Version:

filter_by_stringΒΆ

GPUdb.filter_by_string( table_name = None, view_name = '', expression = None,
                        mode = None, column_names = None, options = {} )

Calculates which objects from a table, collection, or view match a string expression for the given string columns. The 'mode' may be:

  • search
    : full text search query with wildcards and boolean operators, e.g. '(bob* OR sue) AND NOT jane'. Note that for this mode, no column can be specified in input parameter column_names; GPUdb will search through all string columns of the table that have text search enabled. Also, the first character of a search term cannot be a wildcard (* or ?), and search terms cannot be any of the following: "a", "an", "and", "are", "as", "at", "be", "but", "by", "for", "if", "in", "into", "is", "it", "no", "not", "of", "on", "or", "such", "that", "the", "their", "then", "there", "these", "they", "this", "to", "was", "will", "with".
    Search query types:
    • Multiple search terms

      ex. perfect union - will match any record containing "perfect", "union", or both.

    • Exact phrases

      ex. "Perfect Union" - will only match the exact phrase "Perfect Union"

    • Boolean (NOT, AND, OR, parentheses. OR assumed if no operator specified)

      ex. justice AND tranquility - will match only those records containing both justice and tranquility

    • XOR (specified with -)

      ex. justice - peace - will match records containing "justice" or "peace", but not both

    • Zero or more char wildcard - (specified with *)

      ex, est*is* - will match any records containing a word that starts with "est" and ends with "sh", such as "establish", "establishable", and "establishment"

    • Exactly one char wildcard - (specified with ?)

      ex. est???is* - will only match strings that start with "est", followed by exactly three letters, followed by "is", followed by one more letter. This would only match "establish"

    • Fuzzy search (term~)

      ex. rear~ will match rear,fear,bear,read,etc.

    • Proximity - match two words within a specified distance of eachother

      ex. "Union Tranquility"~10 will match any record that has the words Union and Tranquility within 10 words of eachother

    • Range - inclusive [<term1> TO <term2>] and exclusive {<term1> TO <term2>}. Note: This is a string search, so numbers will be seen as a string of numeric characters, not as a number. Ex. 2 > 123

      ex. [100 TO 200] will find all strings between 100 and 200 inclusive. ex. {alpha to beta} will find all strings between alpha and beta, but not the words alpha or beta

    • escaping special characters - Special characters are escaped with a backslash(), special characters are: + - && || ! ( ) { } [ ] ^ " ~ * ? :

  • equals: exact whole-string match (accelerated)

  • contains: partial substring match (not accelerated). If the column is a string type (non-charN) and the number of records is too large, it will return 0.

  • starts_with: strings that start with the given expression (not accelerated), If the column is a string type (non-charN) and the number of records is too large, it will return 0.

  • regex: full regular expression search (not accelerated). If the column is a string type (non-charN) and the number of records is too large, it will return 0.

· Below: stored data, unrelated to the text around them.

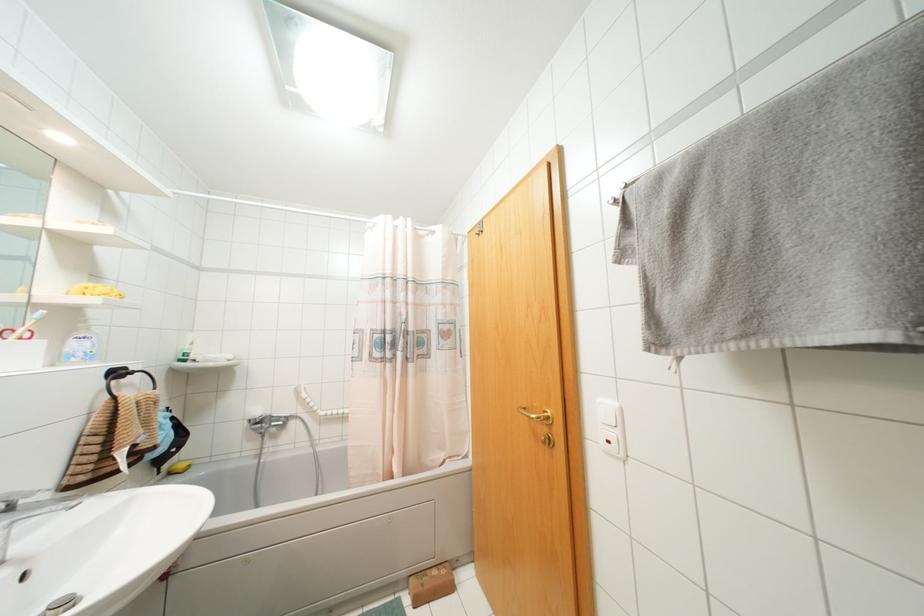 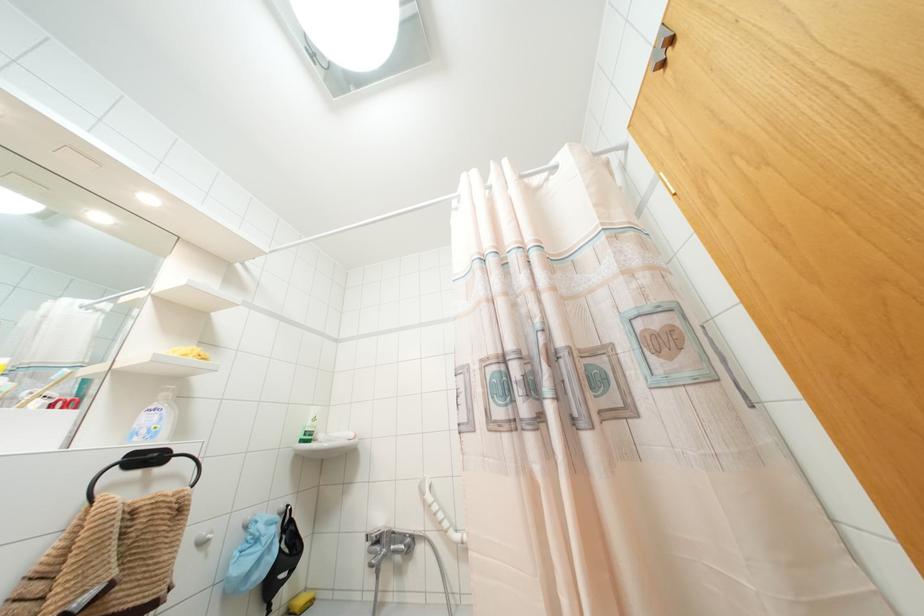 How did the camera likely rotate?

The camera rotated toward left-up. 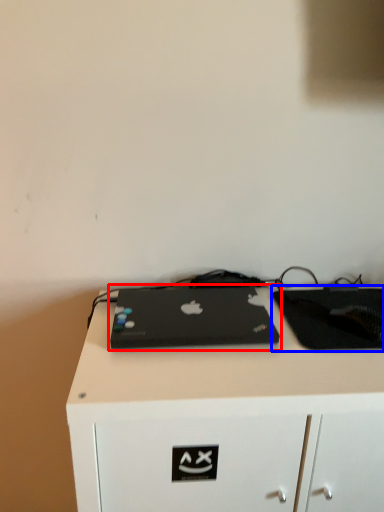 Question: Which of the following is the closest to the observer, laptop (highlighted by a red box) or tablet computer (highlighted by a blue box)?

Choices:
 (A) laptop
 (B) tablet computer

Answer: (A) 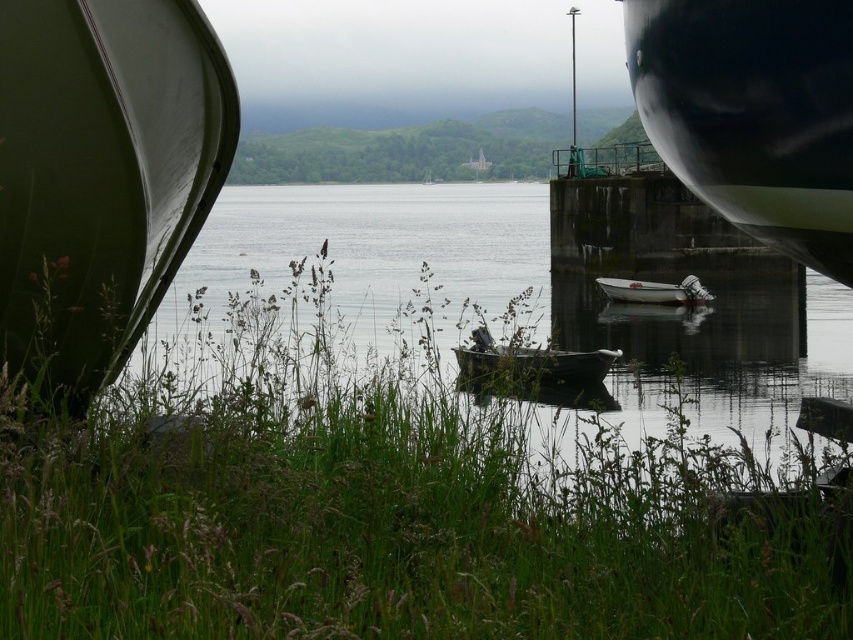 Question: Is green matte boat at left to the left of wooden boat at center from the viewer's perspective?

Choices:
 (A) no
 (B) yes

Answer: (B)

Question: Among these points, which one is farthest from the camera?

Choices:
 (A) click(x=795, y=93)
 (B) click(x=172, y=580)

Answer: (A)

Question: Does green grass at center lie in front of wooden boat at center?

Choices:
 (A) no
 (B) yes

Answer: (B)

Question: Which object is positioned farthest from the glossy black boat at right?

Choices:
 (A) green matte canoe at center
 (B) green matte boat at left
 (C) green grass at center
 (D) wooden boat at center

Answer: (D)

Question: Does green grass at center have a lesser width compared to green matte canoe at center?

Choices:
 (A) yes
 (B) no

Answer: (B)

Question: Which of the following is the farthest from the observer?

Choices:
 (A) (169, 358)
 (B) (457, 364)
 (C) (686, 42)

Answer: (B) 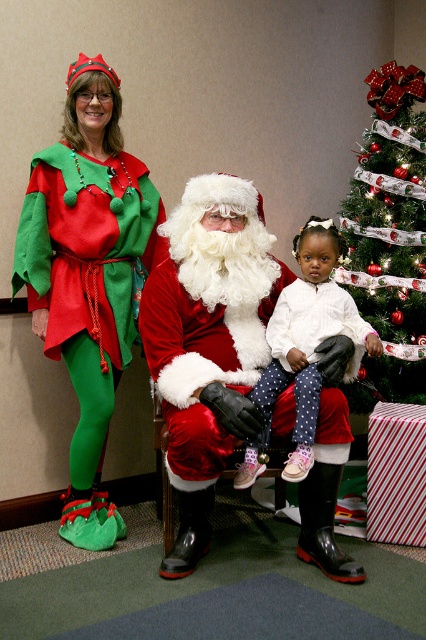 Question: Does matte green fabric elf costume at left have a greater width compared to white polka dot pants at center?

Choices:
 (A) no
 (B) yes

Answer: (B)

Question: Which object is closer to the camera taking this photo?

Choices:
 (A) white polka dot pants at center
 (B) green textured fabric christmas tree at right
 (C) matte green fabric elf costume at left
 (D) satin/velvet santa at center

Answer: (D)

Question: Among these objects, which one is farthest from the camera?

Choices:
 (A) white polka dot pants at center
 (B) green textured fabric christmas tree at right
 (C) matte green fabric elf costume at left

Answer: (B)

Question: Which point is farther from the camera taking this photo?

Choices:
 (A) (247, 465)
 (B) (383, 337)

Answer: (B)

Question: Can you confirm if satin/velvet santa at center is positioned below green textured fabric christmas tree at right?

Choices:
 (A) yes
 (B) no

Answer: (A)

Question: Observing the image, what is the correct spatial positioning of satin/velvet santa at center in reference to matte green fabric elf costume at left?

Choices:
 (A) below
 (B) above

Answer: (A) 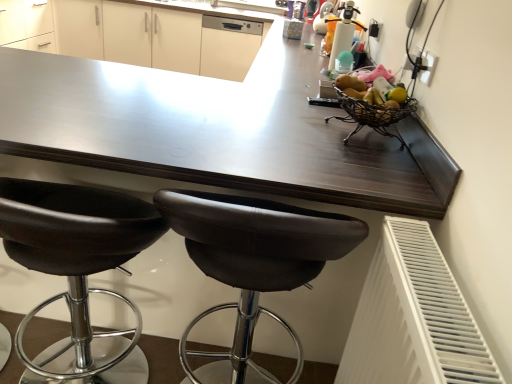 Question: From the image's perspective, does black plastic socket at upper right appear higher than white glossy dishwasher at upper center?

Choices:
 (A) no
 (B) yes

Answer: (A)

Question: Does black plastic socket at upper right appear on the right side of white glossy dishwasher at upper center?

Choices:
 (A) yes
 (B) no

Answer: (A)

Question: Is black plastic socket at upper right outside of white glossy dishwasher at upper center?

Choices:
 (A) yes
 (B) no

Answer: (A)

Question: Can white glossy dishwasher at upper center be found inside black plastic socket at upper right?

Choices:
 (A) yes
 (B) no

Answer: (B)

Question: Does black plastic socket at upper right turn towards white glossy dishwasher at upper center?

Choices:
 (A) yes
 (B) no

Answer: (B)

Question: From the image's perspective, is black plastic socket at upper right located beneath white glossy dishwasher at upper center?

Choices:
 (A) no
 (B) yes

Answer: (B)

Question: Can you confirm if black leather stool at lower left, the second chair viewed from the right, is taller than white plastic radiator at lower right?

Choices:
 (A) no
 (B) yes

Answer: (B)

Question: Does black leather stool at lower left, arranged as the first chair when viewed from the left, have a lesser width compared to white plastic radiator at lower right?

Choices:
 (A) yes
 (B) no

Answer: (B)

Question: Considering the relative positions of black leather stool at lower left, arranged as the first chair when viewed from the left, and white plastic radiator at lower right in the image provided, is black leather stool at lower left, arranged as the first chair when viewed from the left, to the left of white plastic radiator at lower right from the viewer's perspective?

Choices:
 (A) yes
 (B) no

Answer: (A)

Question: Is black leather stool at lower left, the second chair viewed from the right, beside white plastic radiator at lower right?

Choices:
 (A) yes
 (B) no

Answer: (B)

Question: Is black leather stool at lower left, the second chair viewed from the right, positioned in front of white plastic radiator at lower right?

Choices:
 (A) no
 (B) yes

Answer: (A)

Question: From a real-world perspective, is black leather stool at lower left, arranged as the first chair when viewed from the left, physically below white plastic radiator at lower right?

Choices:
 (A) yes
 (B) no

Answer: (A)

Question: Is black plastic socket at upper right beside black leather stool at lower left, arranged as the first chair when viewed from the left?

Choices:
 (A) yes
 (B) no

Answer: (B) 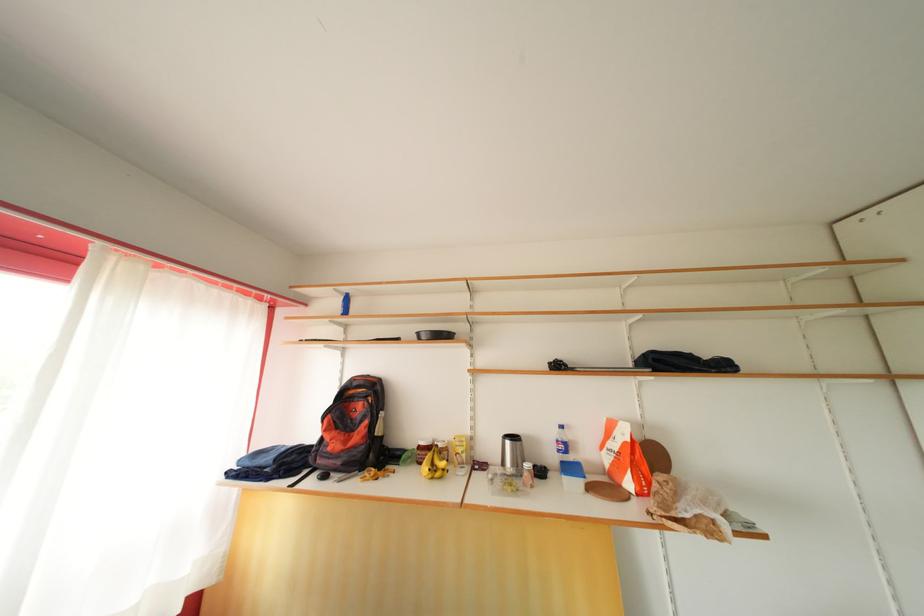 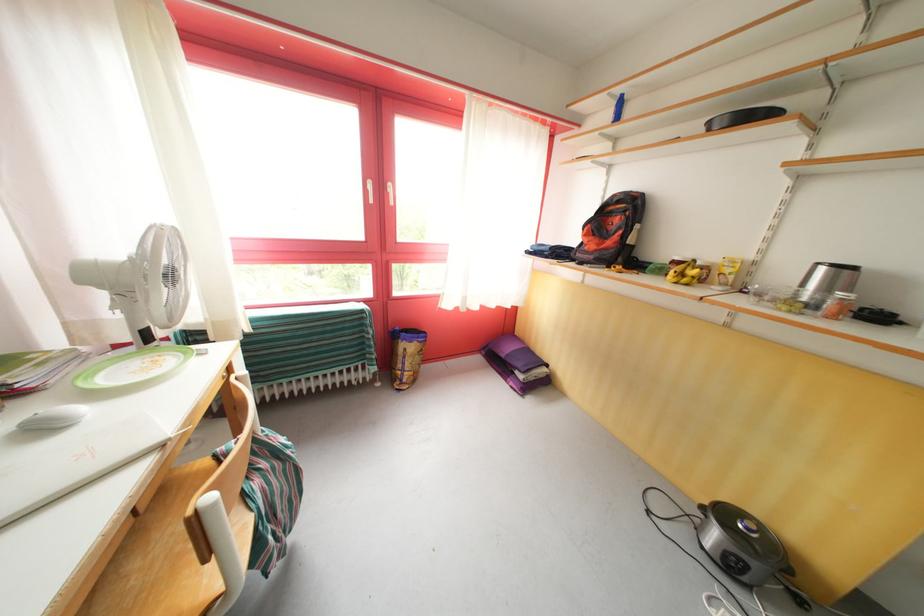 Where in the second image is the point corresponding to [430,448] from the first image?

(684, 264) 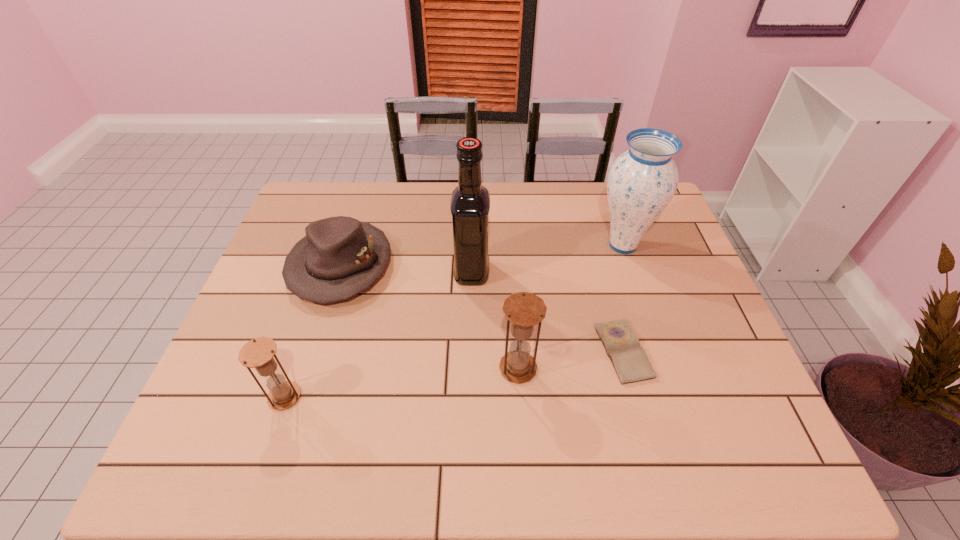 Locate an element on the screen. The image size is (960, 540). the third shortest object is located at coordinates (258, 353).

Find the location of a particular element. This screenshot has height=540, width=960. the left hourglass is located at coordinates (258, 353).

The image size is (960, 540). Find the location of `the fourth object from left to right`. the fourth object from left to right is located at coordinates (524, 310).

At what (x,y) coordinates should I click in order to perform the action: click on the third tallest object. Please return your answer as a coordinate pair (x, y). Looking at the image, I should click on pos(524,310).

Where is `the fifth tallest object`? This screenshot has height=540, width=960. the fifth tallest object is located at coordinates point(339,257).

Find the location of a particular element. This screenshot has height=540, width=960. vase is located at coordinates (642, 181).

You are a GUI agent. You are given a task and a screenshot of the screen. Output one action in this format:
    pyautogui.click(x=<x>, y=<y>)
    Task: Click on the third object from left to right
    
    Given the screenshot: What is the action you would take?
    pyautogui.click(x=470, y=201)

The options 'case_sensitive' can be used to modify the behavior for all modes except 'search'

Input Parameter Description

Name Type Description
table_name str Name of the table on which the filter operation will be performed. Must be a valid GPUdb table, collection or view.
view_name str If provided, then this will be the name of the view containing the results. Must not be an already existing collection, table or view. Default value is ''.
expression str The expression with which to filter the table.
mode str

The string filtering mode to apply. See above for details. The allowed values are:

  • search
  • equals
  • contains
  • starts_with
  • regex
column_names list of str List of columns on which to apply the filter. Ignored for 'search' mode.
options dict of str

Optional parameters. Default value is an empty dict ( {} ).

Supported Parameters (keys) Parameter Description
case_sensitive

If 'false' then string filtering will ignore case. Does not apply to 'search' mode. Default value is 'true'. The allowed values are:

  • true
  • false

Output Parameter Description

Name Type Description
count long The number of records that passed the string filter.